Evaluating Gas-Oil Ratio Behavior of Unconventional Wells in the Uinta Basin

On account of low matrix permeability and porosity, the fluid phase behavior in tight oil reservoirs significantly differs from the conventional plays, which increases the challenges of evaluating the well performance and providing reliable production prediction. One of the most important efforts is to investigate the behavior of unconventional well gas-to-oil ratio (GOR). The growth trend of GOR is always considered as a principal reference to modify the production strategies and enhance the well productivity. In this paper, long-term GOR (20 years) behavior of an unconventional well model was evaluated by a set of comprehensive sensitivity studies.

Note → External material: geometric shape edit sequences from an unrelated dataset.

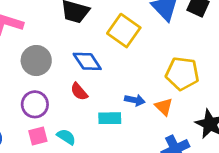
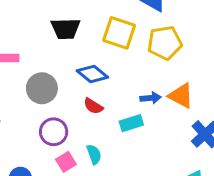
yellow pentagon: (182, 74) -> (165, 43), moved
orange triangle: (164, 107) -> (181, 96), size x1.4
cyan semicircle: (66, 137) -> (94, 154), turned 54

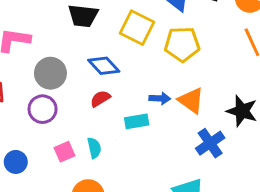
red semicircle: (93, 106) -> (100, 99), turned 108
purple circle: (54, 132) -> (43, 109), moved

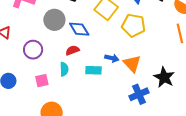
gray circle: (50, 73) -> (54, 20), moved
cyan semicircle: (94, 148) -> (64, 69), moved

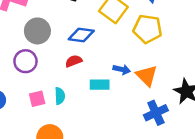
gray circle: (54, 20) -> (37, 31), moved
blue diamond: (79, 29) -> (81, 35), turned -50
cyan semicircle: (64, 69) -> (60, 96), moved

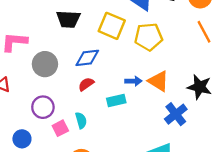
purple circle: (25, 61) -> (43, 107), moved

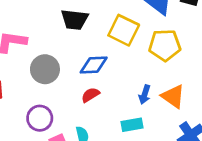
blue arrow: (133, 81) -> (145, 95), turned 105
cyan rectangle: (116, 100) -> (132, 125), moved

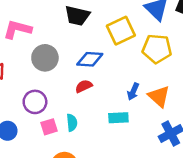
yellow square: (124, 30) -> (121, 31), turned 32

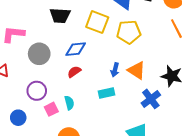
yellow square: (121, 31) -> (97, 22), turned -35

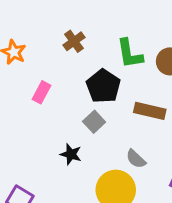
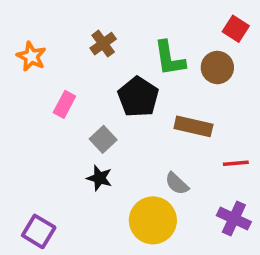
gray square: (94, 122) -> (103, 139), moved

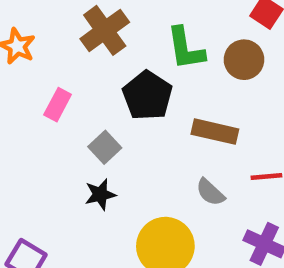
brown cross: (103, 44) -> (105, 30), size x1.5
black star: (99, 178) -> (100, 194), turned -30
gray semicircle: (177, 184) -> (210, 192), moved

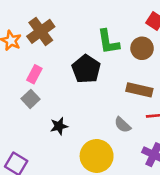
brown cross: (105, 30) -> (41, 31), moved
brown rectangle: (215, 132) -> (139, 90), moved
gray square: (105, 147) -> (30, 99), moved

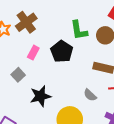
pink rectangle: (34, 74) -> (33, 53), moved
black star: (59, 126) -> (40, 96), size x1.5

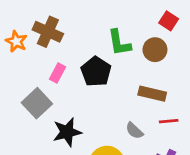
brown cross: (26, 22) -> (48, 32), turned -30
gray square: (18, 75) -> (37, 103), size x1.5

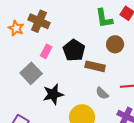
green L-shape: (119, 43) -> (104, 18), moved
brown circle: (155, 50) -> (115, 44), moved
brown rectangle: (152, 94) -> (95, 66), moved

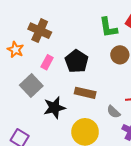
orange star: (16, 28) -> (15, 50), moved
brown rectangle: (95, 66) -> (85, 93), moved
gray semicircle: (102, 93) -> (114, 112), moved

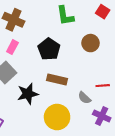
green L-shape: (108, 27) -> (65, 16), moved
pink rectangle: (47, 62) -> (12, 47), moved

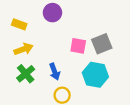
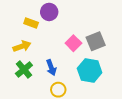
yellow rectangle: (19, 24) -> (31, 23), moved
pink square: (78, 46) -> (73, 43), turned 35

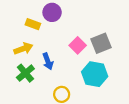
blue arrow: (51, 67) -> (48, 61), moved

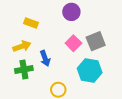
purple circle: (52, 12) -> (71, 12), moved
green cross: (25, 73) -> (24, 70), turned 30

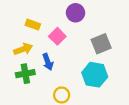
pink square: (73, 43) -> (57, 36), moved

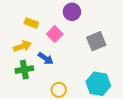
blue arrow: (48, 62) -> (46, 58), turned -35
cyan hexagon: (95, 75) -> (98, 84), moved

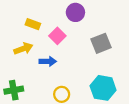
blue arrow: (46, 58) -> (48, 61), turned -35
green cross: (24, 70) -> (14, 90), moved

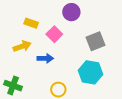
cyan hexagon: (103, 88) -> (90, 72), moved
green cross: (14, 90) -> (13, 86), turned 30

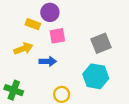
purple circle: (71, 12) -> (50, 12), moved
pink square: (54, 34) -> (57, 36), turned 35

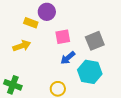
pink square: (57, 36) -> (63, 37), moved
blue arrow: (48, 61) -> (68, 58), moved, turned 140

This model's dimensions and reservoir properties are based on information of the Altamont-Bluebell field in the Uinta Basin. The simulation results established a general framework for interpreting the GOR behavior. Key drivers such as completion designs, reservoir, and fracture properties are investigated. This study provides some key insights into the GOR behaviors, such as the high sensitivity of the hydraulic fracture properties, including fracture conductivity and effective fracture half-length. The GOR behavior could be considerably different on various conductivity values or fracture lengths, resulting from the conductivity impact of phase movement and the pressure transition along the fracture. The fracture design factors like drawdown scenario and cluster spacing also play indispensable roles in impacting the GOR response, where a less aggressive drawdown rate can help to delay the GOR increase at an early stage; a widening spacing also can mitigate the rise of GOR and keep it at low value during the whole production period. The impact from natural fractures is also examined and discussed for the first time, including the effect of natural fracture numbers and conductivity, where the latter variable is considered as a more effective contributor to the GOR prediction. The findings presented in this work promote a better understanding of the GOR behaviors in tight oil reservoirs. Results and discussion in this paper allow a more accurate forecasting production to improve the reservoir management efficiency and provide multiple valuable insights to guide the field development in future projects.